Rinse and scrub beets, removing all dirt. Chop the root end and greens off.
Chop beets into approximatelt 2 inch diameter sized pieces.
Place the beets into the pressure cooker with 1 cup of water. Cook on high pressure for 20 minutes.
Note: Cook the different colored beets separately to avoid colors running if desired.
Remove the beets and allow to cool 5 minutes before handling.
Use the edge of a dinner spoon to remove the beet skins, then chop the beets to the desired size.
Place the chopped beets into an air tight container and place in the fridge to cool for 1 hour.
Making the Vegan Whipped Feta Dip
Add all ingredients into a blender and pulse until desired consistency is achieved.
Spoon 2 tbsp of the feta dip onto a plate and place 1/4 of the beets on top.

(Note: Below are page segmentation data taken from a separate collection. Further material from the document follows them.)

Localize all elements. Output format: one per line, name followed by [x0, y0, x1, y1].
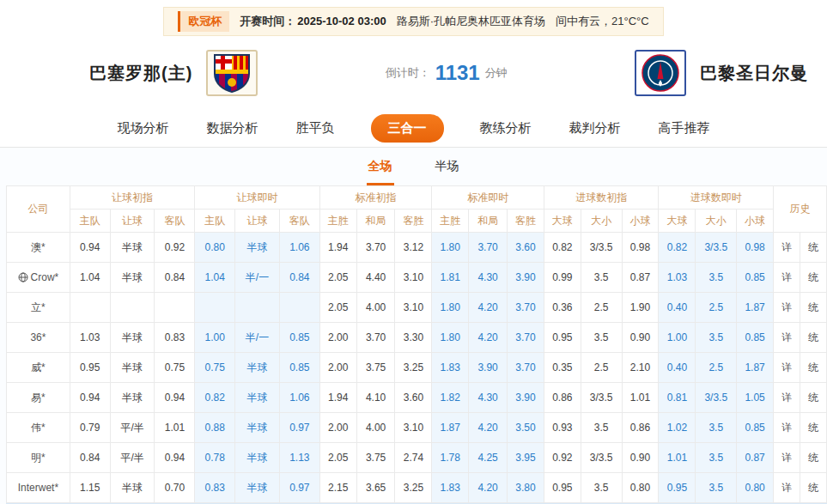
odds-cell-initial: 4.00	[356, 413, 395, 443]
odds-cell-live	[279, 293, 319, 323]
stats-link[interactable]: 统	[800, 473, 826, 503]
odds-sub-header: 大小	[581, 209, 622, 233]
odds-cell-initial: 3.75	[356, 353, 395, 383]
psg-crest-icon	[641, 53, 680, 93]
odds-cell-live: 4.30	[469, 263, 508, 293]
odds-table-head: 公司让球初指让球即时标准初指标准即时进球数初指进球数即时历史主队让球客队主队让球…	[7, 186, 827, 233]
period-tab[interactable]: 全场	[367, 157, 394, 185]
detail-link[interactable]: 详	[774, 353, 800, 383]
odds-sub-header: 主胜	[319, 209, 356, 233]
odds-cell-live: 4.30	[469, 383, 508, 413]
odds-cell-initial: 3.12	[395, 233, 432, 263]
odds-cell-initial: 3.5	[581, 323, 622, 353]
odds-sub-header: 小球	[737, 209, 774, 233]
odds-cell-live: 1.13	[279, 443, 319, 473]
nav-tab[interactable]: 数据分析	[205, 115, 260, 142]
stats-link[interactable]: 统	[800, 263, 826, 293]
odds-cell-live: 1.03	[659, 263, 696, 293]
stats-link[interactable]: 统	[800, 443, 826, 473]
history-column-header: 历史	[774, 186, 827, 233]
odds-cell-initial: 半球	[110, 263, 155, 293]
odds-cell-initial: 1.01	[155, 413, 195, 443]
odds-group-header: 让球初指	[70, 186, 194, 209]
odds-group-header: 标准即时	[432, 186, 544, 209]
detail-link[interactable]: 详	[774, 233, 800, 263]
stats-link[interactable]: 统	[800, 293, 826, 323]
countdown: 倒计时： 1131 分钟	[258, 61, 635, 85]
odds-cell-live: 3.5	[696, 263, 737, 293]
nav-tab[interactable]: 教练分析	[478, 115, 533, 142]
detail-link[interactable]: 详	[774, 413, 800, 443]
detail-link[interactable]: 详	[774, 383, 800, 413]
odds-cell-initial: 0.93	[544, 413, 581, 443]
odds-cell-live: 3.90	[508, 383, 544, 413]
odds-cell-live: 半球	[235, 383, 280, 413]
odds-cell-live: 3.70	[508, 353, 544, 383]
odds-cell-initial: 3.10	[395, 293, 432, 323]
odds-cell-initial: 0.79	[70, 413, 110, 443]
odds-cell-live: 3.95	[508, 443, 544, 473]
period-tab[interactable]: 半场	[434, 157, 461, 185]
odds-cell-live: 半球	[235, 233, 280, 263]
stats-link[interactable]: 统	[800, 233, 826, 263]
odds-cell-live: 1.82	[432, 383, 469, 413]
odds-cell-live: 1.78	[432, 443, 469, 473]
company-name: Interwet*	[7, 473, 70, 503]
stats-link[interactable]: 统	[800, 323, 826, 353]
detail-link[interactable]: 详	[774, 293, 800, 323]
odds-group-header: 进球数即时	[659, 186, 774, 209]
countdown-value: 1131	[435, 61, 480, 85]
detail-link[interactable]: 详	[774, 443, 800, 473]
odds-cell-initial: 0.36	[544, 293, 581, 323]
teams-header: 巴塞罗那(主)	[0, 36, 827, 110]
odds-cell-initial: 1.15	[70, 473, 110, 503]
nav-tab[interactable]: 裁判分析	[568, 115, 623, 142]
odds-row: 澳*0.94半球0.920.80半球1.061.943.703.121.803.…	[7, 233, 827, 263]
detail-link[interactable]: 详	[774, 323, 800, 353]
odds-cell-initial: 3.65	[356, 473, 395, 503]
stats-link[interactable]: 统	[800, 353, 826, 383]
odds-cell-initial: 0.83	[155, 323, 195, 353]
odds-cell-initial: 0.95	[544, 323, 581, 353]
odds-cell-live: 半球	[235, 473, 280, 503]
odds-cell-initial: 平/半	[110, 413, 155, 443]
odds-cell-live: 1.87	[737, 293, 774, 323]
away-team-name: 巴黎圣日尔曼	[700, 62, 808, 85]
odds-cell-live: 1.83	[432, 353, 469, 383]
countdown-label: 倒计时：	[386, 65, 430, 81]
odds-cell-initial: 平/半	[110, 443, 155, 473]
odds-cell-live: 0.97	[279, 473, 319, 503]
nav-tab[interactable]: 高手推荐	[657, 115, 712, 142]
countdown-unit: 分钟	[485, 65, 508, 81]
nav-tab[interactable]: 胜平负	[295, 115, 337, 142]
period-tabs: 全场半场	[0, 148, 827, 185]
stats-link[interactable]: 统	[800, 383, 826, 413]
detail-link[interactable]: 详	[774, 473, 800, 503]
odds-cell-live: 4.20	[469, 323, 508, 353]
company-name: 威*	[7, 353, 70, 383]
odds-table: 公司让球初指让球即时标准初指标准即时进球数初指进球数即时历史主队让球客队主队让球…	[6, 185, 827, 504]
nav-tab[interactable]: 三合一	[371, 114, 444, 143]
odds-cell-initial: 2.5	[581, 293, 622, 323]
odds-cell-live: 1.05	[737, 383, 774, 413]
odds-cell-initial	[110, 293, 155, 323]
odds-cell-initial: 半球	[110, 323, 155, 353]
odds-cell-live: 3/3.5	[696, 383, 737, 413]
odds-sub-header: 让球	[110, 209, 155, 233]
odds-row: 易*0.94半球0.940.82半球1.061.944.103.601.824.…	[7, 383, 827, 413]
odds-cell-live: 0.80	[195, 233, 235, 263]
odds-cell-live: 2.5	[696, 353, 737, 383]
odds-cell-initial: 3.75	[356, 443, 395, 473]
globe-icon	[18, 272, 28, 282]
odds-cell-initial: 2.00	[319, 353, 356, 383]
odds-cell-initial: 半球	[110, 233, 155, 263]
odds-cell-live: 3.70	[469, 233, 508, 263]
odds-cell-live: 1.00	[659, 323, 696, 353]
odds-cell-live: 4.20	[469, 413, 508, 443]
odds-row: Crow*1.04半球0.841.04半/一0.842.054.403.101.…	[7, 263, 827, 293]
company-name: 36*	[7, 323, 70, 353]
detail-link[interactable]: 详	[774, 263, 800, 293]
stats-link[interactable]: 统	[800, 413, 826, 443]
nav-tab[interactable]: 现场分析	[116, 115, 171, 142]
odds-cell-live: 3/3.5	[696, 233, 737, 263]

Sprinkle with salt, pepper, and parsley.
Serve and enjoy!
Notes
Not Vegan? Use real feta cheese in the feta dip, or sprinkle real feta chunks on top of the beets instead. I bet this salad would also taste great with bleu cheese or gorgonzola sprinkled atop if you don't have feta.
Gluten-free? As long as you have chosen gluten-free ingredients for the feta dip, you are good to go!
Can't find golden beets? This salad works perfectly using all red beets too!
Nutritional values are for 1 serving (2 tbsp) of Vegan Whipped Feta Dip with 1/4 of the beet salad.